Gurney miró a Kyle y las velas humeantes con desconcierto. Una vez más, sintió la amenaza de una lágrima.
—Gracias.
La cafetera empezó a hacer sonidos de borboteo. Madeleine se acercó a atenderla.
—No aparentas cuarenta y nueve —dijo Kim—. Si me lo hubieran preguntado, diría que tienes unos treinta y nueve.
—Eso me dejaría con trece cuando nació Kyle —contestó Gurney—, y con once cuando me casé con su madre.
—Eh, casi me olvido —intervino Kyle abruptamente.
Buscó bajo su silla y sacó una caja de regalo que por el tamaño podría contener una camisa o una bufanda. El paquete estaba envuelto en papel azul brillante, con un lazo blanco. Había un sobre del tamaño de una tarjeta de cumpleaños bajo la cinta. Pasó el regalo por encima de la mesa.
—Vaya —dijo Gurney, aceptándolo con torpeza.
No habían intercambiado regalos de cumpleaños desde hacía… ¿cuántos años?
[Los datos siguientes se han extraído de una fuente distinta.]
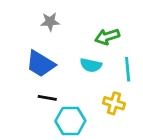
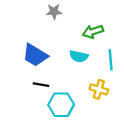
gray star: (50, 22) -> (54, 12), moved

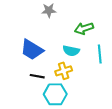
yellow cross: (99, 89) -> (64, 71), moved, turned -35

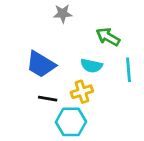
green arrow: (84, 28) -> (108, 37), turned 48

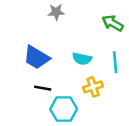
green arrow: (108, 37) -> (113, 23), moved
yellow cross: (82, 92) -> (93, 87), moved

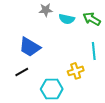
cyan semicircle: (82, 59) -> (67, 19), moved
black line: (43, 88) -> (22, 72), moved, turned -40

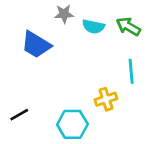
blue trapezoid: (30, 47) -> (36, 45), moved
black line: (22, 72) -> (19, 115), moved

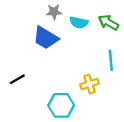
blue trapezoid: (36, 45) -> (46, 38), moved
black line: (19, 115) -> (17, 79), moved

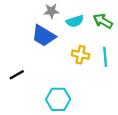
cyan semicircle: (79, 22) -> (75, 21), turned -30
yellow cross: (89, 84) -> (80, 55), moved, turned 30

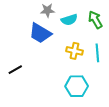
green arrow: (103, 21) -> (95, 20), turned 30
cyan hexagon: (58, 99) -> (77, 86), moved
Kyle parecía ansioso y excitado.
—Solo es algo que encontré y pensé que deberías tenerlo.
Gurney deshizo el lazo.
—Mira primero la tarjeta —le dijo su hijo.
Gurney abrió el sobre y sacó la tarjeta.
En el anverso, con una divertida letra cursiva, se podía leer: «Mensaje de cumpleaños solo para ti». Notó un bulto en el centro: sin duda era una de esas tarjetas musicales. Supuso que cuando la abriera sería sometido a otra versión del
Cumpleaños feliz
.
Pero no tuvo ocasión de descubrirlo.
Kim estaba observando algo que había fuera de la casa. Se levantó de la mesa tan de repente que su silla se volcó hacia atrás. Sin hacer caso del estruendo, corrió hacia la puerta cristalera.
—¡¿Qué es eso?! —gritó con un pánico creciente, mirando con los ojos como platos por la pendiente del prado y llevándose las manos a la cara—. Dios. Oh, Dios mío, ¿qué es eso?
Había llovido de manera intermitente desde la medianoche hasta el amanecer. Ahora una niebla fina flotaba en el aire de media mañana.
—¿Estás pensando en salir así? —preguntó Madeleine al tiempo que le lanzaba una mirada severa a su marido.
Parecía congelada, sentada a la mesa del desayuno con un jersey ligero encima del camisón y envolviendo con las manos su taza de café.
—No, solo miraba.
—Cada vez que te pones ahí, entra el olor del humo.
Gurney cerró la puerta cristalera, que había abierto un momento antes —por enésima vez esa mañana— para tener una visión más clara del granero, o de lo que quedaba de él.